Campeonato Carioca
- Season: 1914
- Dates: 3 May – 22 November
- Teams: 7
- Champions: Flamengo
- Relegated: Paissandu
- Matches: 42
- Goals: 166 (3.95 per match)
- Top goalscorer: Bartholomeu "Barthô" (Fluminense) (10)

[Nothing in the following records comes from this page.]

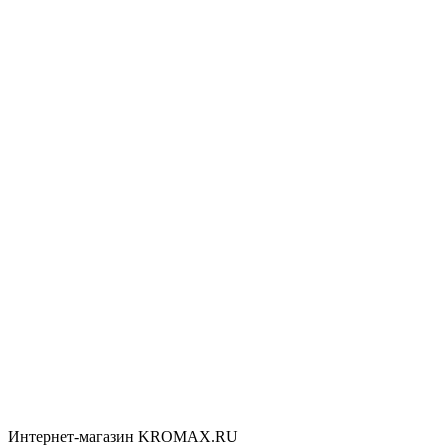
Интернет-магазин KROMAX.RU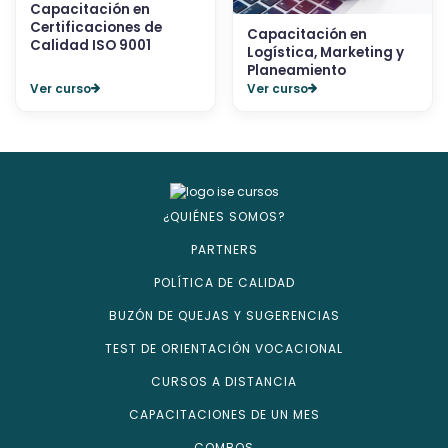
Capacitación en
Certificaciones de
Capacitación en
Calidad ISO 9001
Logística, Marketing y
Planeamiento
Ver curso
Ver curso
¿QUIÉNES SOMOS?
PARTNERS
POLÍTICA DE CALIDAD
BUZÓN DE QUEJAS Y SUGERENCIAS
TEST DE ORIENTACIÓN VOCACIONAL
CURSOS A DISTANCIA
CAPACITACIONES DE UN MES
COMBOS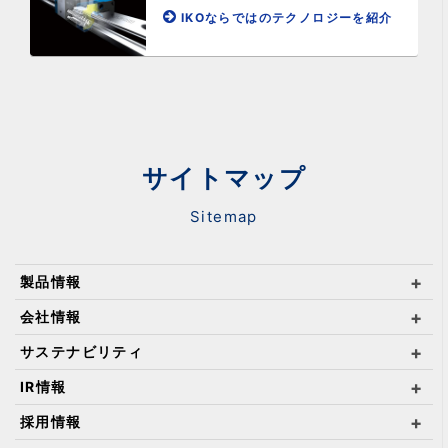
IKOならではのテクノロジーを紹介
サイトマップ
Sitemap
製品情報
会社情報
サステナビリティ
IR情報
採用情報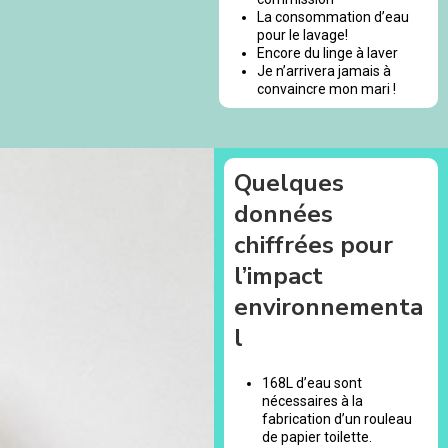
La consommation d’eau
pour le lavage!
Encore du linge à laver
Je n’arrivera jamais à
convaincre mon mari !
Quelques
données
chiffrées pour
l’impact
environnementa
l
168L d’eau sont
nécessaires à la
fabrication d’un rouleau
de papier toilette.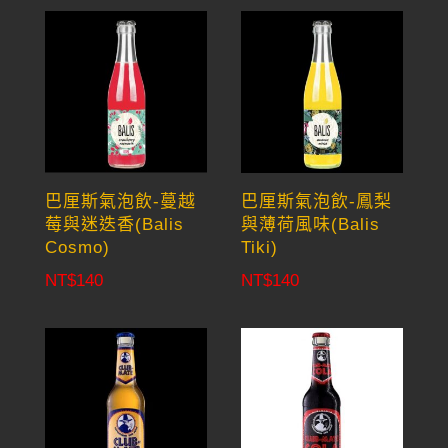
巴厘斯氣泡飲-蔓越
巴厘斯氣泡飲-鳳梨
莓與迷迭香(Balis
與薄荷風味(Balis
Cosmo)
Tiki)
NT$
140
NT$
140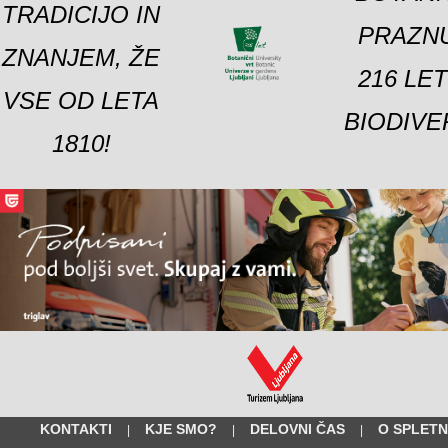
TRADICIJO IN
PRAZNU
ZNANJEM, ŽE
216 LE
VSE OD LETA
BIODIVE
1810!
KONTAKTI
KJE SMO?
DELOVNI ČAS
O SPLETN
|
|
|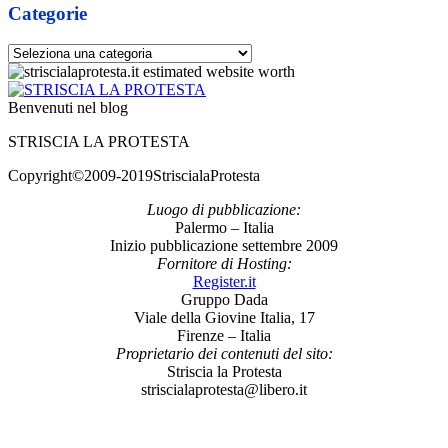
Categorie
Categorie
Benvenuti nel blog
STRISCIA LA PROTESTA
Copyright©2009-2019StriscialaProtesta
Luogo di pubblicazione:
Palermo – Italia
Inizio pubblicazione settembre 2009
Fornitore di Hosting:
Register.it
Gruppo Dada
Viale della Giovine Italia, 17
Firenze – Italia
Proprietario dei contenuti del sito:
Striscia la Protesta
striscialaprotesta@libero.it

= 1914 Campeonato Carioca =

The 1914 Campeonato Carioca was the ninth edition of the Rio de Janeiro state football championship. The competition was organized by the Liga Metropolitana de Sports Athleticos (LMSA). Flamengo finished the tournament with the most points and won their first state championship.

==Participating teams==

| Club | Home location |
|---|---|
| América | Tijuca, Rio de Janeiro |
| Botafogo | Botafogo, Rio de Janeiro |
| Flamengo | Flamengo, Rio de Janeiro |
| Fluminense | Laranjeiras, Rio de Janeiro |
| Paissandu | Flamengo, Rio de Janeiro |
| Rio Cricket | Praia Grande, Niterói |
| São Cristóvão | São Cristóvão, Rio de Janeiro |

==League table==

| Pos | Team | Pld | W | D | L | GF | GA | GD | Pts | Qualification |
| 1 | Flamengo | 12 | 8 | 3 | 1 | 24 | 15 | +9 | 19 | Champion |
| 2 | América | 12 | 8 | 1 | 3 | 30 | 10 | +20 | 17 |  |
| 3 | Botafogo | 12 | 7 | 3 | 2 | 24 | 12 | +12 | 17 |
| 4 | Fluminense | 12 | 7 | 2 | 3 | 36 | 17 | +19 | 16 |
| 5 | Rio Cricket | 12 | 3 | 0 | 9 | 25 | 35 | −10 | 6 |
| 6 | São Cristóvão | 12 | 1 | 3 | 8 | 15 | 41 | −26 | 5 |
| 7 | Paissandu | 12 | 1 | 2 | 9 | 12 | 36 | −24 | 4 | Relegation playoff |

== Relegation playoff ==
A relegation playoff match was scheduled between the bottom-placed team of the Campeonato Carioca (Paissandu) and the top-placed team of the Carioca 2nd division (Bangu). Paissandu refused to play the match, and Bangu was promoted to the 1915 Campeonato Carioca 1st division.